* _TASK INSTRUCTIONS_: Copy out all the records exactly.

Segment Open

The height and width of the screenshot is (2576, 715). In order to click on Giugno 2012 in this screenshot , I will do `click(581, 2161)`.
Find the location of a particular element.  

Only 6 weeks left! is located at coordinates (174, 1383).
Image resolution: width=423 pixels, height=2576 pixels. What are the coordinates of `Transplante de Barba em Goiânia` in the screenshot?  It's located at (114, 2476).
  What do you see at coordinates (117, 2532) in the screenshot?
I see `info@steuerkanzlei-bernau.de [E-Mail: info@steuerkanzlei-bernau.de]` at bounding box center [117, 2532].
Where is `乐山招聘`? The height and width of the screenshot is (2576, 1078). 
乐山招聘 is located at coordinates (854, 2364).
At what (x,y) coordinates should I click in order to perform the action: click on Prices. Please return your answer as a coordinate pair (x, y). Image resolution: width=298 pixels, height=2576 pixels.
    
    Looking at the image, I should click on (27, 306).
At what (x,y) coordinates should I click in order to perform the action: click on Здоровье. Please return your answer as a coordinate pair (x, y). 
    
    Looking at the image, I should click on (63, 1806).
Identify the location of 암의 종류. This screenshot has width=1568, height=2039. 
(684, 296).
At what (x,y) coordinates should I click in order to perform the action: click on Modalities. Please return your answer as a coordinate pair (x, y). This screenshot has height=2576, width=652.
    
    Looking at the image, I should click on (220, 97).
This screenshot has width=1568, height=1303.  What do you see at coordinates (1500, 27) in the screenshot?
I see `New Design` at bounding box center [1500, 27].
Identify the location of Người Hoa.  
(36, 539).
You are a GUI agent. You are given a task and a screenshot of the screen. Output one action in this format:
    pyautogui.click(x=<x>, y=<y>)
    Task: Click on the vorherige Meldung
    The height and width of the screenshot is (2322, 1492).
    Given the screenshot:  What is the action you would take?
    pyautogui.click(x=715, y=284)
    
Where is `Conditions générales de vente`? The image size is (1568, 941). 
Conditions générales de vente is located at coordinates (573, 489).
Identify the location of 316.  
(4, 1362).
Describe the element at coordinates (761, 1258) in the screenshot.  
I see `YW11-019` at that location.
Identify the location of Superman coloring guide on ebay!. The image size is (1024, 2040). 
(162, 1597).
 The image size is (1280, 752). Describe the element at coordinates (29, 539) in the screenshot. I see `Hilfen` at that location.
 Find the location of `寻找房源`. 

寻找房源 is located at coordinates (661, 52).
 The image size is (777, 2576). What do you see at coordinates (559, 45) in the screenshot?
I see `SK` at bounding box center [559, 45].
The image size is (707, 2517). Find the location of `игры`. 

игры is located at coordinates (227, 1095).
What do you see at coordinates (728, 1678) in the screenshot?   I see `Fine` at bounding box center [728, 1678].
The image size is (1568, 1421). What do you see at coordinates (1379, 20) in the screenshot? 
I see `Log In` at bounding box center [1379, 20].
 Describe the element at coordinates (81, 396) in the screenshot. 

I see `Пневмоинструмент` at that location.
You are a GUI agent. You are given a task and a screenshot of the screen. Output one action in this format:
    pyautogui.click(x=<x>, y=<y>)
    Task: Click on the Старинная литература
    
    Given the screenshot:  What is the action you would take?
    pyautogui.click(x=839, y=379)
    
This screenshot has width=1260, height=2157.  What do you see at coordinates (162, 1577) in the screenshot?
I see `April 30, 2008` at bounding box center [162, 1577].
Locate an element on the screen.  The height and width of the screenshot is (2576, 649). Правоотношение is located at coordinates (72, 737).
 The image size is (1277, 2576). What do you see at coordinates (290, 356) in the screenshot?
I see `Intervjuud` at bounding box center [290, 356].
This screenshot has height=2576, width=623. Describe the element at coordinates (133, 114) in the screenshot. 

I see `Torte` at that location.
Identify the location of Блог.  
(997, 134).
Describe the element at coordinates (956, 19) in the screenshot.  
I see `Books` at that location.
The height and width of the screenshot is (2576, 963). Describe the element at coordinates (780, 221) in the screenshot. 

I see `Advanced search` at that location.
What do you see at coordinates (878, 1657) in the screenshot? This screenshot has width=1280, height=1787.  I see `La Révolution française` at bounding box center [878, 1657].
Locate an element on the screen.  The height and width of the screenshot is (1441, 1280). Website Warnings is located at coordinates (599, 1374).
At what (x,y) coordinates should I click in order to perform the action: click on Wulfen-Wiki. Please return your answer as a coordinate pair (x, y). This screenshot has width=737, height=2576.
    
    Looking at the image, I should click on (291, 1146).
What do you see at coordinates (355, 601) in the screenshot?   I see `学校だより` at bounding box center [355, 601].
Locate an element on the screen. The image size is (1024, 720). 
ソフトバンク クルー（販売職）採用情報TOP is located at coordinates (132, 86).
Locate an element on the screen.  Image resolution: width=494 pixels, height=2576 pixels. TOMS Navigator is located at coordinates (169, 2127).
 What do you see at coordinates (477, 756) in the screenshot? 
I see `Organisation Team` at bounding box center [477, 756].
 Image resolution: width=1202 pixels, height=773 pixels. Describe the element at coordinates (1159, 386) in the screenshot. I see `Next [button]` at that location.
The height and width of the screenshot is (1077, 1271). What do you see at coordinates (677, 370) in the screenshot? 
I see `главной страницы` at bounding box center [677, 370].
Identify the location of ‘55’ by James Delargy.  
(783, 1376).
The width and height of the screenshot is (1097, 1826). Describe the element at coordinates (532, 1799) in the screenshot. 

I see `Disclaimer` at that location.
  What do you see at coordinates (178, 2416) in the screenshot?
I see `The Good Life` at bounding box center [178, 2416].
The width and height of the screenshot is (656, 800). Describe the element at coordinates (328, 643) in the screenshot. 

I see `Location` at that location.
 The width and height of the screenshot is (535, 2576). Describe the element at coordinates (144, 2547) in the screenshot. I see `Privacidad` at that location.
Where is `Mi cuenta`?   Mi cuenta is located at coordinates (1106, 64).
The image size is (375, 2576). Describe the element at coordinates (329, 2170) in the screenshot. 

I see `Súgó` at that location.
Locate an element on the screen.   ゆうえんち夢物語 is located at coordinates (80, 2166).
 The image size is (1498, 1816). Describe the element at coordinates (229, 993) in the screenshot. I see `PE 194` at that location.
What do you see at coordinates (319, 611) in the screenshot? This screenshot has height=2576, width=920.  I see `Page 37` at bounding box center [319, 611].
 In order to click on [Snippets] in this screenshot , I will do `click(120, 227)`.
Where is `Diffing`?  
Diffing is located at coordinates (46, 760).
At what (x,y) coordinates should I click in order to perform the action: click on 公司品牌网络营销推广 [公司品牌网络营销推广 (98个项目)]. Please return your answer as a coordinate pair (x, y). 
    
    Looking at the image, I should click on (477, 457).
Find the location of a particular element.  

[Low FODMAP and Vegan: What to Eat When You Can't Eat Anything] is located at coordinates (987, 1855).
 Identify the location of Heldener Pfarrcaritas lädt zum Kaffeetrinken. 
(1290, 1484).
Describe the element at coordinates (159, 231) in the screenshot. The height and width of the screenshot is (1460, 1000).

Segment Closed

* _SOLUTION TO THIS PROBLEM_:
The height and width of the screenshot is (2576, 715). In order to click on Giugno 2012 in this screenshot , I will do `click(581, 2161)`.
Find the location of a particular element.  

Only 6 weeks left! is located at coordinates (174, 1383).
Image resolution: width=423 pixels, height=2576 pixels. What are the coordinates of `Transplante de Barba em Goiânia` in the screenshot?  It's located at (114, 2476).
  What do you see at coordinates (117, 2532) in the screenshot?
I see `info@steuerkanzlei-bernau.de [E-Mail: info@steuerkanzlei-bernau.de]` at bounding box center [117, 2532].
Where is `乐山招聘`? The height and width of the screenshot is (2576, 1078). 
乐山招聘 is located at coordinates (854, 2364).
At what (x,y) coordinates should I click in order to perform the action: click on Prices. Please return your answer as a coordinate pair (x, y). Image resolution: width=298 pixels, height=2576 pixels.
    
    Looking at the image, I should click on (27, 306).
At what (x,y) coordinates should I click in order to perform the action: click on Здоровье. Please return your answer as a coordinate pair (x, y). 
    
    Looking at the image, I should click on (63, 1806).
Identify the location of 암의 종류. This screenshot has width=1568, height=2039. 
(684, 296).
At what (x,y) coordinates should I click in order to perform the action: click on Modalities. Please return your answer as a coordinate pair (x, y). This screenshot has height=2576, width=652.
    
    Looking at the image, I should click on (220, 97).
This screenshot has width=1568, height=1303.  What do you see at coordinates (1500, 27) in the screenshot?
I see `New Design` at bounding box center [1500, 27].
Identify the location of Người Hoa.  
(36, 539).
You are a GUI agent. You are given a task and a screenshot of the screen. Output one action in this format:
    pyautogui.click(x=<x>, y=<y>)
    Task: Click on the vorherige Meldung
    The height and width of the screenshot is (2322, 1492).
    Given the screenshot:  What is the action you would take?
    pyautogui.click(x=715, y=284)
    
Where is `Conditions générales de vente`? The image size is (1568, 941). 
Conditions générales de vente is located at coordinates (573, 489).
Identify the location of 316.  
(4, 1362).
Describe the element at coordinates (761, 1258) in the screenshot.  
I see `YW11-019` at that location.
Identify the location of Superman coloring guide on ebay!. The image size is (1024, 2040). 
(162, 1597).
 The image size is (1280, 752). Describe the element at coordinates (29, 539) in the screenshot. I see `Hilfen` at that location.
 Find the location of `寻找房源`. 

寻找房源 is located at coordinates (661, 52).
 The image size is (777, 2576). What do you see at coordinates (559, 45) in the screenshot?
I see `SK` at bounding box center [559, 45].
The image size is (707, 2517). Find the location of `игры`. 

игры is located at coordinates (227, 1095).
What do you see at coordinates (728, 1678) in the screenshot?   I see `Fine` at bounding box center [728, 1678].
The image size is (1568, 1421). What do you see at coordinates (1379, 20) in the screenshot? 
I see `Log In` at bounding box center [1379, 20].
 Describe the element at coordinates (81, 396) in the screenshot. 

I see `Пневмоинструмент` at that location.
You are a GUI agent. You are given a task and a screenshot of the screen. Output one action in this format:
    pyautogui.click(x=<x>, y=<y>)
    Task: Click on the Старинная литература
    
    Given the screenshot:  What is the action you would take?
    pyautogui.click(x=839, y=379)
    
This screenshot has width=1260, height=2157.  What do you see at coordinates (162, 1577) in the screenshot?
I see `April 30, 2008` at bounding box center [162, 1577].
Locate an element on the screen.  The height and width of the screenshot is (2576, 649). Правоотношение is located at coordinates (72, 737).
 The image size is (1277, 2576). What do you see at coordinates (290, 356) in the screenshot?
I see `Intervjuud` at bounding box center [290, 356].
This screenshot has height=2576, width=623. Describe the element at coordinates (133, 114) in the screenshot. 

I see `Torte` at that location.
Identify the location of Блог.  
(997, 134).
Describe the element at coordinates (956, 19) in the screenshot.  
I see `Books` at that location.
The height and width of the screenshot is (2576, 963). Describe the element at coordinates (780, 221) in the screenshot. 

I see `Advanced search` at that location.
What do you see at coordinates (878, 1657) in the screenshot? This screenshot has width=1280, height=1787.  I see `La Révolution française` at bounding box center [878, 1657].
Locate an element on the screen.  The height and width of the screenshot is (1441, 1280). Website Warnings is located at coordinates (599, 1374).
At what (x,y) coordinates should I click in order to perform the action: click on Wulfen-Wiki. Please return your answer as a coordinate pair (x, y). This screenshot has width=737, height=2576.
    
    Looking at the image, I should click on (291, 1146).
What do you see at coordinates (355, 601) in the screenshot?   I see `学校だより` at bounding box center [355, 601].
Locate an element on the screen. The image size is (1024, 720). 
ソフトバンク クルー（販売職）採用情報TOP is located at coordinates (132, 86).
Locate an element on the screen.  Image resolution: width=494 pixels, height=2576 pixels. TOMS Navigator is located at coordinates (169, 2127).
 What do you see at coordinates (477, 756) in the screenshot? 
I see `Organisation Team` at bounding box center [477, 756].
 Image resolution: width=1202 pixels, height=773 pixels. Describe the element at coordinates (1159, 386) in the screenshot. I see `Next [button]` at that location.
The height and width of the screenshot is (1077, 1271). What do you see at coordinates (677, 370) in the screenshot? 
I see `главной страницы` at bounding box center [677, 370].
Identify the location of ‘55’ by James Delargy.  
(783, 1376).
The width and height of the screenshot is (1097, 1826). Describe the element at coordinates (532, 1799) in the screenshot. 

I see `Disclaimer` at that location.
  What do you see at coordinates (178, 2416) in the screenshot?
I see `The Good Life` at bounding box center [178, 2416].
The width and height of the screenshot is (656, 800). Describe the element at coordinates (328, 643) in the screenshot. 

I see `Location` at that location.
 The width and height of the screenshot is (535, 2576). Describe the element at coordinates (144, 2547) in the screenshot. I see `Privacidad` at that location.
Where is `Mi cuenta`?   Mi cuenta is located at coordinates (1106, 64).
The image size is (375, 2576). Describe the element at coordinates (329, 2170) in the screenshot. 

I see `Súgó` at that location.
Locate an element on the screen.   ゆうえんち夢物語 is located at coordinates (80, 2166).
 The image size is (1498, 1816). Describe the element at coordinates (229, 993) in the screenshot. I see `PE 194` at that location.
What do you see at coordinates (319, 611) in the screenshot? This screenshot has height=2576, width=920.  I see `Page 37` at bounding box center [319, 611].
 In order to click on [Snippets] in this screenshot , I will do `click(120, 227)`.
Where is `Diffing`?  
Diffing is located at coordinates (46, 760).
At what (x,y) coordinates should I click in order to perform the action: click on 公司品牌网络营销推广 [公司品牌网络营销推广 (98个项目)]. Please return your answer as a coordinate pair (x, y). 
    
    Looking at the image, I should click on (477, 457).
Find the location of a particular element.  

[Low FODMAP and Vegan: What to Eat When You Can't Eat Anything] is located at coordinates (987, 1855).
 Identify the location of Heldener Pfarrcaritas lädt zum Kaffeetrinken. 
(1290, 1484).
Describe the element at coordinates (159, 231) in the screenshot. The height and width of the screenshot is (1460, 1000).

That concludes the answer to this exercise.